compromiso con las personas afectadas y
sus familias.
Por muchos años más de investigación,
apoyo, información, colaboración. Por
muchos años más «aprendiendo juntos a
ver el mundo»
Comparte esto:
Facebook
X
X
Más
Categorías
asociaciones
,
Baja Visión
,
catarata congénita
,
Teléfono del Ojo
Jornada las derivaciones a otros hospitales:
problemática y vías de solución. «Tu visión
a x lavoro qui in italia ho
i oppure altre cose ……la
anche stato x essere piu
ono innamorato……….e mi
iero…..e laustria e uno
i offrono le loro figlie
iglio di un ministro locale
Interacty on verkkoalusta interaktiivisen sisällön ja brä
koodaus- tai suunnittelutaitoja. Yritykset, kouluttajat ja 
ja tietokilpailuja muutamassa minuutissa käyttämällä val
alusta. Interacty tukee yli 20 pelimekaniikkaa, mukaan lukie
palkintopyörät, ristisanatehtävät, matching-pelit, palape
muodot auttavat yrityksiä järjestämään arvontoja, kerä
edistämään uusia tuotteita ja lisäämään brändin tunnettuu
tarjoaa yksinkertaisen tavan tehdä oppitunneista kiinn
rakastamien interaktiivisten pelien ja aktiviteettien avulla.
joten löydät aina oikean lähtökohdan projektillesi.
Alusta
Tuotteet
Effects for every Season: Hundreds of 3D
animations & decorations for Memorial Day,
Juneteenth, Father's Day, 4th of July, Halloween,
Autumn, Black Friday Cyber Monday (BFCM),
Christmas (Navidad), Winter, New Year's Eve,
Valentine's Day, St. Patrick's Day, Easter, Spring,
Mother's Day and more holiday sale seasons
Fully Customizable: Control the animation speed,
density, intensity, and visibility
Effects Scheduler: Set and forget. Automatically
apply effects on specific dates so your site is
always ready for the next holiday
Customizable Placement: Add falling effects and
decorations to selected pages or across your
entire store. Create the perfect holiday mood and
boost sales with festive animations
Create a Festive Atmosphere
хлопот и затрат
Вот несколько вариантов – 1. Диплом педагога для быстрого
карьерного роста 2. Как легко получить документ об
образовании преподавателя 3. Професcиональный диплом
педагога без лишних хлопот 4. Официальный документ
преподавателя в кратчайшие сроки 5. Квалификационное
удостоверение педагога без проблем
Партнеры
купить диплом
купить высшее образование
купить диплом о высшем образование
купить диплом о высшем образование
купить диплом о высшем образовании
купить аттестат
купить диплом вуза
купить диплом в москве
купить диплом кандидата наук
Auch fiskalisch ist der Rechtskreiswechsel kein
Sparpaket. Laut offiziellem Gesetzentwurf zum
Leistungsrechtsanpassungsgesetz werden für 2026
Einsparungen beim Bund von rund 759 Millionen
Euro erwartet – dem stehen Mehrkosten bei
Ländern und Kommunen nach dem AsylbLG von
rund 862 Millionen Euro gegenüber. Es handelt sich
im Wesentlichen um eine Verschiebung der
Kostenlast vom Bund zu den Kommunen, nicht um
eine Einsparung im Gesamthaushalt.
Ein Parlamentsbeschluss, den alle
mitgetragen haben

══════════

Set the entries down again, unchanged and complete.

Solution>
compromiso con las personas afectadas y
sus familias.
Por muchos años más de investigación,
apoyo, información, colaboración. Por
muchos años más «aprendiendo juntos a
ver el mundo»
Comparte esto:
Facebook
X
X
Más
Categorías
asociaciones
,
Baja Visión
,
catarata congénita
,
Teléfono del Ojo
Jornada las derivaciones a otros hospitales:
problemática y vías de solución. «Tu visión
a x lavoro qui in italia ho
i oppure altre cose ……la
anche stato x essere piu
ono innamorato……….e mi
iero…..e laustria e uno
i offrono le loro figlie
iglio di un ministro locale
Interacty on verkkoalusta interaktiivisen sisällön ja brä
koodaus- tai suunnittelutaitoja. Yritykset, kouluttajat ja 
ja tietokilpailuja muutamassa minuutissa käyttämällä val
alusta. Interacty tukee yli 20 pelimekaniikkaa, mukaan lukie
palkintopyörät, ristisanatehtävät, matching-pelit, palape
muodot auttavat yrityksiä järjestämään arvontoja, kerä
edistämään uusia tuotteita ja lisäämään brändin tunnettuu
tarjoaa yksinkertaisen tavan tehdä oppitunneista kiinn
rakastamien interaktiivisten pelien ja aktiviteettien avulla.
joten löydät aina oikean lähtökohdan projektillesi.
Alusta
Tuotteet
Effects for every Season: Hundreds of 3D
animations & decorations for Memorial Day,
Juneteenth, Father's Day, 4th of July, Halloween,
Autumn, Black Friday Cyber Monday (BFCM),
Christmas (Navidad), Winter, New Year's Eve,
Valentine's Day, St. Patrick's Day, Easter, Spring,
Mother's Day and more holiday sale seasons
Fully Customizable: Control the animation speed,
density, intensity, and visibility
Effects Scheduler: Set and forget. Automatically
apply effects on specific dates so your site is
always ready for the next holiday
Customizable Placement: Add falling effects and
decorations to selected pages or across your
entire store. Create the perfect holiday mood and
boost sales with festive animations
Create a Festive Atmosphere
хлопот и затрат
Вот несколько вариантов – 1. Диплом педагога для быстрого
карьерного роста 2. Как легко получить документ об
образовании преподавателя 3. Професcиональный диплом
педагога без лишних хлопот 4. Официальный документ
преподавателя в кратчайшие сроки 5. Квалификационное
удостоверение педагога без проблем
Партнеры
купить диплом
купить высшее образование
купить диплом о высшем образование
купить диплом о высшем образование
купить диплом о высшем образовании
купить аттестат
купить диплом вуза
купить диплом в москве
купить диплом кандидата наук
Auch fiskalisch ist der Rechtskreiswechsel kein
Sparpaket. Laut offiziellem Gesetzentwurf zum
Leistungsrechtsanpassungsgesetz werden für 2026
Einsparungen beim Bund von rund 759 Millionen
Euro erwartet – dem stehen Mehrkosten bei
Ländern und Kommunen nach dem AsylbLG von
rund 862 Millionen Euro gegenüber. Es handelt sich
im Wesentlichen um eine Verschiebung der
Kostenlast vom Bund zu den Kommunen, nicht um
eine Einsparung im Gesamthaushalt.
Ein Parlamentsbeschluss, den alle
mitgetragen haben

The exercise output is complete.